**INSTRUCTIONS FOR THE TASK**
Since the copy must match the original, write out each record word for word, skipping only the pictures.

(RECORDS TO PROCESS begins)

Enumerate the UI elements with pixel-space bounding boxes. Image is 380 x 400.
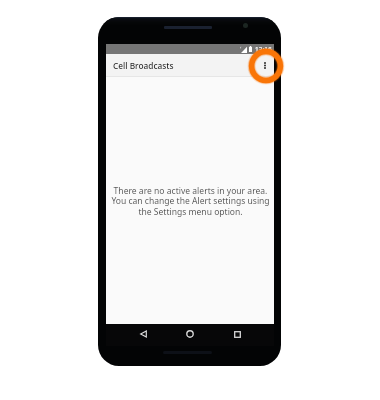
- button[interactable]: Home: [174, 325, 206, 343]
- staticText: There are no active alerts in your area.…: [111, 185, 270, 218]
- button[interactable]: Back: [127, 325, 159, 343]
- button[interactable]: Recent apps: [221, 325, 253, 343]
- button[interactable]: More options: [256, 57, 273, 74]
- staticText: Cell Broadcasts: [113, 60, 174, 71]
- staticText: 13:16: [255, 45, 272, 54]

(RECORDS TO PROCESS ends)

**EXERCISE ANSWER**
Enumerate the UI elements with pixel-space bounding boxes. Image is 380 x 400.
- button[interactable]: Home: [174, 325, 206, 343]
- staticText: There are no active alerts in your area.…: [111, 185, 270, 218]
- button[interactable]: Back: [127, 325, 159, 343]
- button[interactable]: Recent apps: [221, 325, 253, 343]
- button[interactable]: More options: [256, 57, 273, 74]
- staticText: Cell Broadcasts: [113, 60, 174, 71]
- staticText: 13:16: [255, 45, 272, 54]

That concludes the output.